Выдвигаю гипотезу: их исчезновение связано с утратой строительных секретов. Нарушилась среда обитания — где, скажите на милость, существовать домовому в современном блочном доме? Чей покой охранять? ЖЭКа? Иное дело — нежилой фонд; здесь они встречаются до сих пор: живы-здоровы, ибо при деле.

В Казанском молодежном театре тоже есть домовой. Сохранившийся с тех достопамятных времен, когда в здании нынешнего театра располагалось купеческое собрание (см. фото 2). И чего бы, спрашивается, исчезать домовому, если дом как стоял, так и стоит, практически даже не перестроенный.

А так выглядит главный режиссер Казанского Молодежного театра Борис Ильич Цейтлин

А так выглядит главный режиссер Казанского Молодежного театра Борис Ильич Цейтлин

так выглядел Казанский Молодежный театр сто лет назад. Так он выглядит сейчас.

Так выглядел Казанский Молодежный театр сто лет назад.

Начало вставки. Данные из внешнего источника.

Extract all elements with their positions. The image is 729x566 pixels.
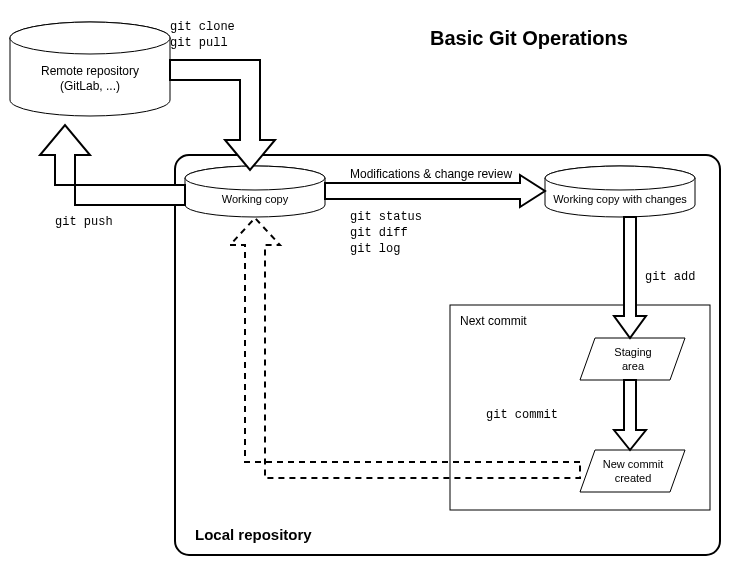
staging-area-label-1: Staging <box>614 346 651 358</box>
local-repository-label: Local repository <box>195 526 312 543</box>
working-copy-changes-label: Working copy with changes <box>553 193 687 205</box>
svg-marker-10 <box>170 60 275 170</box>
svg-marker-9 <box>580 450 685 492</box>
arrow-review-top: Modifications & change review <box>350 167 512 181</box>
remote-repository-label-2: (GitLab, ...) <box>60 79 120 93</box>
arrow-commit-label: git commit <box>486 408 558 422</box>
git-operations-diagram: Basic Git Operations Local repository Ne… <box>0 0 729 566</box>
arrow-clone-label-2: git pull <box>170 36 228 50</box>
staging-area-node: Staging area <box>580 338 685 380</box>
staging-area-label-2: area <box>622 360 645 372</box>
svg-marker-13 <box>614 217 646 338</box>
arrow-commit-to-working <box>230 218 580 478</box>
new-commit-label-2: created <box>615 472 652 484</box>
arrow-review-cmd2: git diff <box>350 226 408 240</box>
arrow-push-label: git push <box>55 215 113 229</box>
svg-point-7 <box>545 166 695 190</box>
new-commit-node: New commit created <box>580 450 685 492</box>
arrow-add-label: git add <box>645 270 695 284</box>
new-commit-label-1: New commit <box>603 458 664 470</box>
svg-marker-11 <box>40 125 185 205</box>
working-copy-changes-node: Working copy with changes <box>545 166 695 217</box>
arrow-staging-to-commit: git commit <box>486 380 646 450</box>
arrow-working-to-changes: Modifications & change review git status… <box>325 167 545 256</box>
arrow-changes-to-staging: git add <box>614 217 695 338</box>
svg-marker-8 <box>580 338 685 380</box>
remote-repository-label-1: Remote repository <box>41 64 139 78</box>
arrow-review-cmd3: git log <box>350 242 400 256</box>
remote-repository-node: Remote repository (GitLab, ...) <box>10 22 170 116</box>
working-copy-node: Working copy <box>185 166 325 217</box>
arrow-remote-to-working: git clone git pull <box>170 20 275 170</box>
diagram-title: Basic Git Operations <box>430 27 628 49</box>
svg-point-3 <box>10 22 170 54</box>
arrow-review-cmd1: git status <box>350 210 422 224</box>
working-copy-label: Working copy <box>222 193 289 205</box>
svg-point-5 <box>185 166 325 190</box>
svg-marker-14 <box>614 380 646 450</box>
arrow-clone-label-1: git clone <box>170 20 235 34</box>
svg-marker-15 <box>230 218 580 478</box>
arrow-working-to-remote: git push <box>40 125 185 229</box>
next-commit-label: Next commit <box>460 314 527 328</box>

Так он выглядит сейчас.

Театральный зал — в именно том зале, где образованные купцы наслаждались варьете; фойе — там, где они приставали с любезностями к тамошним Заречным (Заволжским)… Разве что коробку сцены надстроили — а так дом тот же самый. В минуты вдохновения домовой предстает в облике главного режиссера театра Бориса Цейтлина (см. фото 1). Если пристально вглядеться — можно увидеть, что фотограф запечатлел Цейтлина на фоне его же собственной фотографии… Из-за плеча этой почему-то унылой (на данном снимке) личности выглядывает расшалившийся в кресле-качалке ехидный, но добродушный проказник домовой. „Театр — это дом. Сюда приходят не на работу, здесь живут. А жить надо по-человечески, комфортно и удобно“ (см. Цейтлин Б. Монолог в трех актах // Театральная жизнь», 1991, № 17, с. 6). Так говорят все, и все врут, ибо приходят в театр на работу и уходят. А простодушный домовой проговорился: он там живет. Потому что удобно.

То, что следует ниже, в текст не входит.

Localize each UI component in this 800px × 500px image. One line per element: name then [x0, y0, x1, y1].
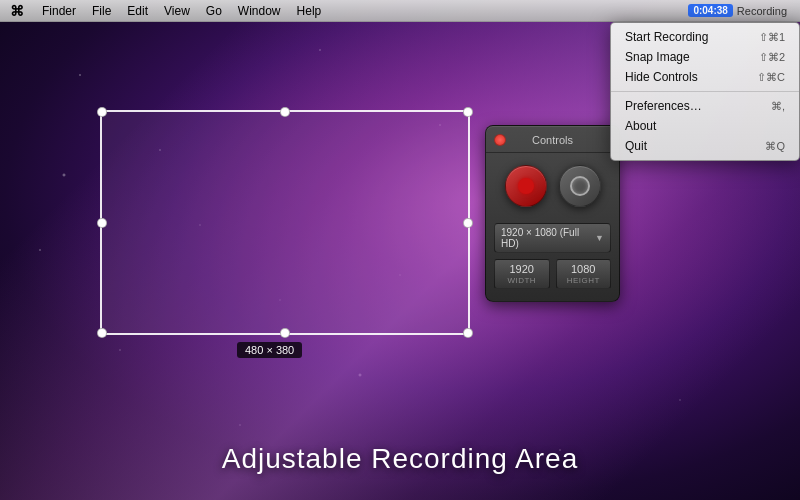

Театр у Бориса Цейтлина — вроде бы такой же, только удобный, человеческих масштабов. Зал, балкон, фойе «прилажены по фигуре, подогнаны так, чтобы не испытывать дискомфорта. Входишь — и не чувствуешь ни своей псевдозначительности, ни своей псевдоничтожности. Наверное, Цейтлин очень хороший человек, если скроил театр по своей фигуре, а он оказался впору многим остальным.

Добрый человек.

Есть такое место на земле — «Китай-город». Москвичи скажут, что знают, где это (там и станция метро одноименная) — и ошибутся, как обычно. С чего это вдруг посреди Москвы — «Китай»? Хотя этимология (ср.: «Ужгород», «Звенигород») недвусмысленно свидетельствует, что «Китай» лежит в европейской части России.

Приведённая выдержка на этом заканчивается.